Dès 1939, le couple vit au rythme de la résistance et le plus souvent séparé. Alors que Missak est arrêté puis relâché, car volontaire pour rejoindre l'armée, puis assigné comme travailleur étranger dans une usine de la Sarthe, Mélinée Manouchian reste à Paris, y compris lorsque la ville est occupée, et poursuit ses actes militants. Utilisant sa formation, elle dactylographie et distribue des tracts et des journaux clandestinement.

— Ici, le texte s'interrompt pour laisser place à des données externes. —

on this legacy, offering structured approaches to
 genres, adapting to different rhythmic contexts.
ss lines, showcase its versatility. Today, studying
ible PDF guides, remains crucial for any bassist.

Leur engagement monte d'un cran en 1941 quand le couple rejoint le groupe résistant de la Main-d'œuvre immigrée (MOI), une branche du syndicat CGTU. Au sein du groupe, Mélinée et son mari sont chargés de ce qu'ils appellent le Travail allemand, c'est-à-dire l'organisation des désertions ou de l'enrôlement des soldats de l'armée allemande dans la Résistance.

Le couple passe, à contrecœur, à la résistance armée en 1943 en rejoignant les Francs-tireurs et partisans de la Main-d'œuvre immigrée (FTP-MOI) pour lesquels Mélinée devient agent de liaison, contre l'avis de son époux qui veut la tenir à l'abri et loin du terrain. A la même période, elle décide d'avorter de l'enfant qu'elle attend avec Missak pour s'impliquer entièrement dans son combat militant, à nouveau en opposition avec la volonté de son mari. "Nous aurions pu rester cachés, mais nous ne pouvions pas rester insensibles à tous ces meurtres, à toutes ces déportations de Juifs par les Allemands, car je voyais la main de ces mêmes Allemands qui encadraient l'armée turque lors du génocide arménien", avait-elle écrit après la guerre comme le rapport TF1Info.

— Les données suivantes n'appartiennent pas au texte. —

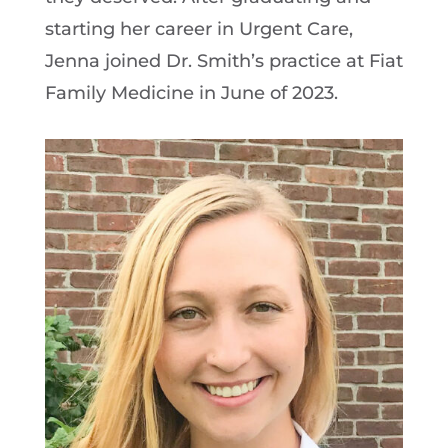
starting her career in Urgent Care,
Jenna joined Dr. Smith’s practice at Fiat
Family Medicine in June of 2023.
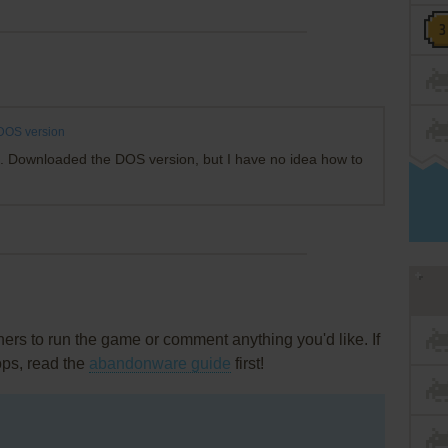
DOS version
rk. Downloaded the DOS version, but I have no idea how to
rs to run the game or comment anything you'd like. If
ops, read the
abandonware guide
first!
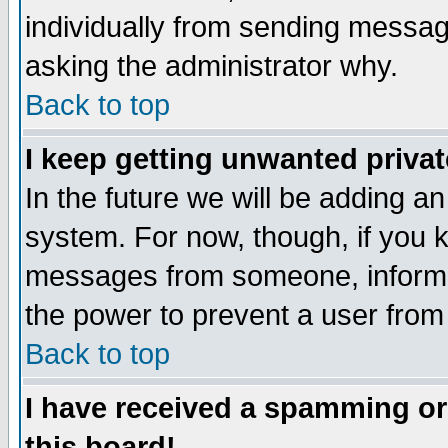
individually from sending messages
asking the administrator why.
Back to top
I keep getting unwanted priva
In the future we will be adding an
system. For now, though, if you 
messages from someone, inform t
the power to prevent a user from
Back to top
I have received a spamming o
this board!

"Ma vie, je n'ai pas pu la refaire : d'ailleurs une vie se refait-elle ?"

Entre novembre 1943 et le début d'année 1944, c'est un nouveau traumatisme pour Mélinée : celui de perdre l'homme qu'elle aime. Le couple se voit pour la dernière fois le 15 novembre 1943 avant la dernière arrestation de Missak Manouchian. L'homme est exécuté sur le Mont-Valérien le 21 février 1944, mais sa femme ne le découvrira que plusieurs semaines après. Dans la dernière lettre adressée à sa femme, le poète écrit : "Je te prie donc de te marier après la guerre, sans faute, et d'avoir un enfant pour mon bonheur, et pour accomplir ma dernière volonté, marie-toi avec quelqu'un qui puisse te rendre heureuse". Mais Mélinée Manouchian ne refera jamais sa vie, accrochée au souvenir de son mari et à leur combat pour la liberté : "En le perdant, j'ai perdu le bonheur", avait-elle écrit ajoutant : "Je suis dès lors perdue, ne survivant que d'un passé qui ne me donne aucune tranquillité".

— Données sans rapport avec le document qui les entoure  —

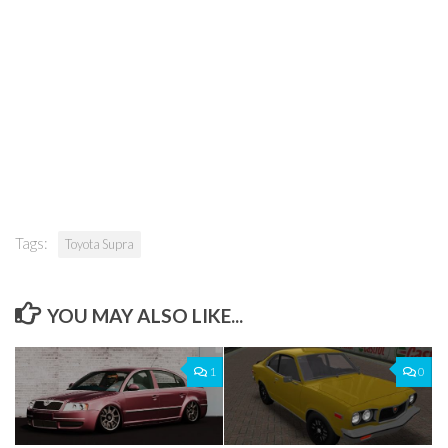
Tags:
Toyota Supra
YOU MAY ALSO LIKE...
1
0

Mélinée Manouchian poursuit ses actes de militantisme jusqu'à la fin de la guerre malgré les risques, elle se cache d'ailleurs un temps chez les Aznavourian, parents de celui qui deviendra Charles Aznavour. Elle finit par être naturalisée française en 1946, à la fin de la Seconde Guerre Mondiale, et se porte volontaire pour un programme de l'URSS visant à repeupler l'Arménie, conformément aux idées qu'elle défendait avec le HOC, en 1948. Mais une fois à Erevan, Mélinée Manouchian est désillusionnée par la politique soviétique. Elle doit attendre le début des années 1960 pour rentrer à Paris et se faire soigner d'un cancer. De retour en France et bénéficiant de statut de veuve de guerre, Mélinée Manouchian poursuit ses actions pour la diaspora arménienne et se fait un devoir d'œuvrer à la mémoire des résistants, dont celle de son mari. Elle publie d'ailleurs les poèmes de Missak Manouchian dans les années 1950, comme il lui avait demandé dans son ultime lettre et écrit la première biographie de son mari. Faites Chevalier de la Légion d'honneur en 1986, elle meurt en 1989 et rejoint celui qu'elle a aimé toute sa vie dans le cimetière parisien d'Ivry.